Mesopotamia and the Making of the Modern World

A tour of an ancient library transports us to Mesopotamia, introducing us to its people, their ideas, and their humanity.
 
The library of Ashurbanipal, Assyria’s last great king, held an astonishing collection at the forefront of knowledge in its day, from ancient traditions in religion and literature to the latest developments in magic and medicine. When the Assyrian empire fell, the library burned to the ground, and its contents, clay tablets inscribed with cuneiform writing, lay buried for thousands of years until a team of Victorian archaeologists discovered the remnants in modern-day Iraq. The clay had baked and hardened; the very fire that consumed the library had helped its texts to survive for millennia.
 
In The Library of Ancient Wisdom, scholar Selena Wisnom, one of only a few hundred experts able to read cuneiform script today, guides us inside this important collection and, through its contents, brings ancient Mesopotamia and its people to life. Introducing us to Ashurbanipal and his family, scribes, astrologers, physicians, and more, Wisnom explores the library’s tablets and the details they divulge about how these ancient people thought about the world. Like us, they had concerns about job security, jealous rivalries, and profound friendships, and questions about the meaning of life. Wisnom ushers us into a world where magic was commonplace, where the gods spoke to you in dreams, and where the secrets of the universe were revealed through puns—taking us to the heart of what it means to be human.
 
Offering a close look at a major historical landmark as well as a readable account of the world’s earliest civilizations, The Library of Ancient Wisdom lays bare the ideas, hopes, fears, and desires that survive on humble clay.

400 pages | 8 color plates | 6 x 9 | © 2025

Ancient Studies

Archaeology

History: Ancient and Classical History

Middle Eastern Studies

Reviews

“A thrilling trip back to Mesopotamia, birthplace of horoscopes and algorithms.”

The Telegraph

“In this remarkable book, Wisnom takes her readers on a spellbinding tour through one of antiquity’s great monuments to knowledge: the library at Nineveh. As she surveys the clay tablets that were buried in a blaze millennia ago, a lost world of learning and literature comes back to life.”

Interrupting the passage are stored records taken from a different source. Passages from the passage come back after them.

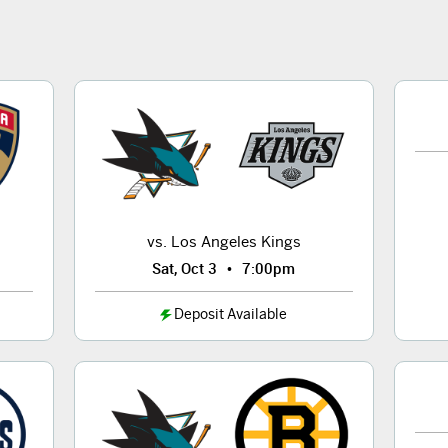
vs. Los Angeles Kings
•
Sat, Oct 3
7:00pm
Deposit Available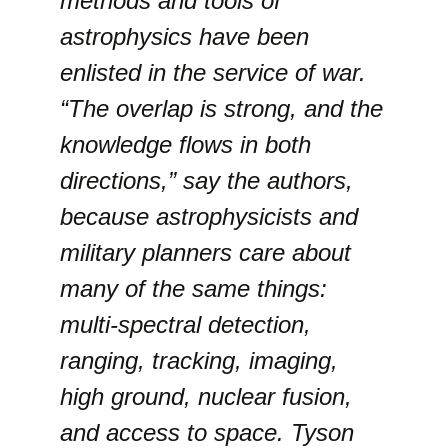
methods and tools of
astrophysics have been
enlisted in the service of war.
“The overlap is strong, and the
knowledge flows in both
directions,” say the authors,
because astrophysicists and
military planners care about
many of the same things:
multi-spectral detection,
ranging, tracking, imaging,
high ground, nuclear fusion,
and access to space. Tyson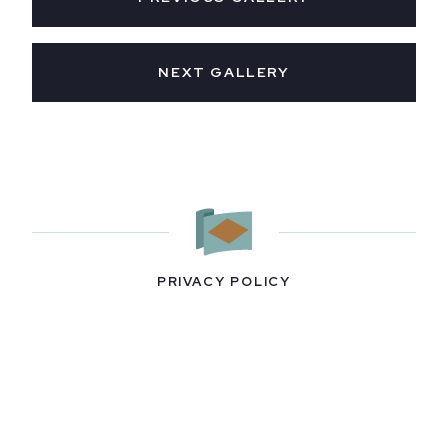
NEXT GALLERY
PRIVACY POLICY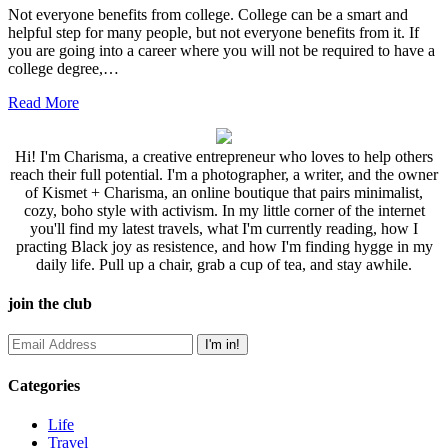
Not everyone benefits from college. College can be a smart and
helpful step for many people, but not everyone benefits from it. If
you are going into a career where you will not be required to have a
college degree,…
Read More
Hi! I'm Charisma, a creative entrepreneur who loves to help others
reach their full potential. I'm a photographer, a writer, and the owner
of Kismet + Charisma, an online boutique that pairs minimalist,
cozy, boho style with activism. In my little corner of the internet
you'll find my latest travels, what I'm currently reading, how I
practing Black joy as resistence, and how I'm finding hygge in my
daily life. Pull up a chair, grab a cup of tea, and stay awhile.
join the club
Categories
Life
Travel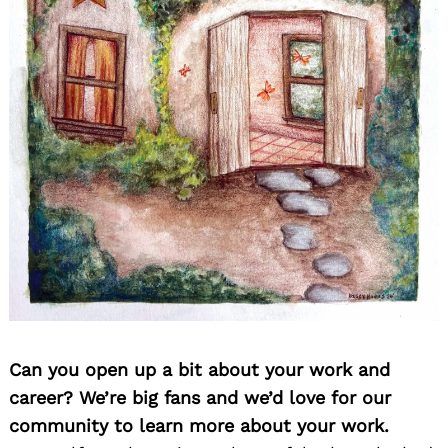
Can you open up a bit about your work and
career? We’re big fans and we’d love for our
community to learn more about your work.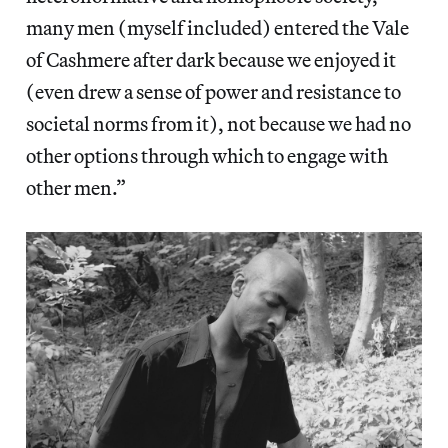
many men (myself included) entered the Vale
of Cashmere after dark because we enjoyed it
(even drew a sense of power and resistance to
societal norms from it), not because we had no
other options through which to engage with
other men.”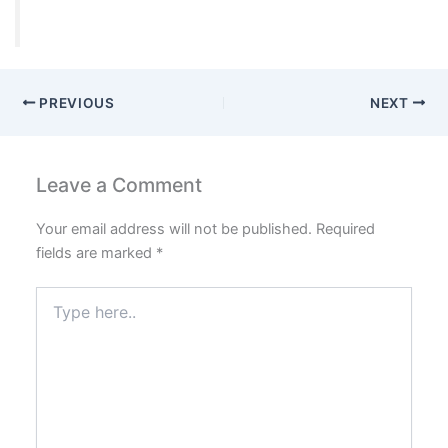
PREVIOUS
NEXT
Leave a Comment
Your email address will not be published.
Required
fields are marked
*
Type
here..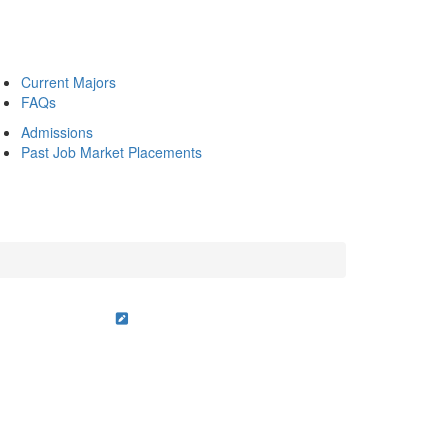
Current Majors
FAQs
Admissions
Past Job Market Placements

Sophus Helle, translator of “Gilgamesh: A New Translation of the Ancient Epic”

“Wisnom shows how an ancient library was the motor of the world's most advanced civilization. Her book is a great work of revelatory history, but I was also unexpectedly moved by its measured optimism about the future—for the preservation of the heritage of Mesopotamia, for the ways history rhymes across millennia, and for the library as the heart of any culture worth remembering.”

Emma Smith, author of “Portable Magic: A History of Books and their Reader”

“This thought-provoking and well-written book reveals how Ashurbanipal’s library was used in its heyday by ancient scholars with expertise in religion, magic, witchcraft, astrology, literature, and medicine. Wisnom shows how these Assyrian thinkers perceived their world and made decisions. We are reminded that they shared concerns similar to our own and that their views were not unsophisticated or cynical. Their conclusions and explanations, though different from ours, were well thought out.”

Amanda H. Podany, author of “Weavers, Scribes, and Kings: A New History of the Ancient Near East”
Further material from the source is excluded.